• **The problem**
What is needed is an exact transcription of every entry below, with the pictures left out.

Extracted page text data:
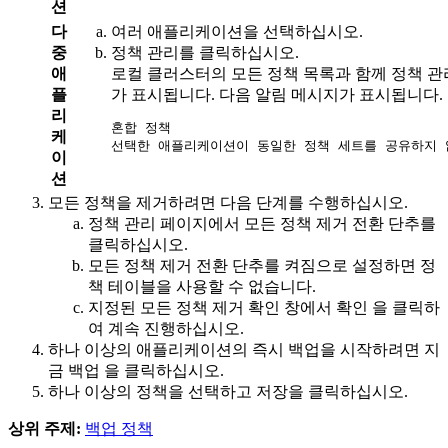
션
다
여러 애플리케이션을 선택하십시오.
중
정책 관리
를 클릭하십시오.
애
로컬 클러스터의 모든 정책 목록과 함께
정책 관
플
가 표시됩니다. 다음 알림 메시지가 표시됩니다.
리
혼합 정책

케
선택한 애플리케이션이 동일한 정책 세트를 공유하지 
이
션
모든 정책을 제거하려면 다음 단계를 수행하십시오.
정책 관리
페이지에서
모든 정책 제거
전환 단추를
클릭하십시오.
모든 정책 제거
전환 단추를 켜짐으로 설정하면 정
책 테이블을 사용할 수 없습니다.
지정된 모든 정책 제거
확인 창에서
확인
을 클릭하
여 계속 진행하십시오.
하나 이상의 애플리케이션의 즉시 백업을 시작하려면
지
금 백업
을 클릭하십시오.
하나 이상의 정책을 선택하고
저장
을 클릭하십시오.
상위 주제:
백업 정책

• **Completed task**
션
다
여러 애플리케이션을 선택하십시오.
중
정책 관리
를 클릭하십시오.
애
로컬 클러스터의 모든 정책 목록과 함께
정책 관
플
가 표시됩니다. 다음 알림 메시지가 표시됩니다.
리
혼합 정책

케
선택한 애플리케이션이 동일한 정책 세트를 공유하지 
이
션
모든 정책을 제거하려면 다음 단계를 수행하십시오.
정책 관리
페이지에서
모든 정책 제거
전환 단추를
클릭하십시오.
모든 정책 제거
전환 단추를 켜짐으로 설정하면 정
책 테이블을 사용할 수 없습니다.
지정된 모든 정책 제거
확인 창에서
확인
을 클릭하
여 계속 진행하십시오.
하나 이상의 애플리케이션의 즉시 백업을 시작하려면
지
금 백업
을 클릭하십시오.
하나 이상의 정책을 선택하고
저장
을 클릭하십시오.
상위 주제:
백업 정책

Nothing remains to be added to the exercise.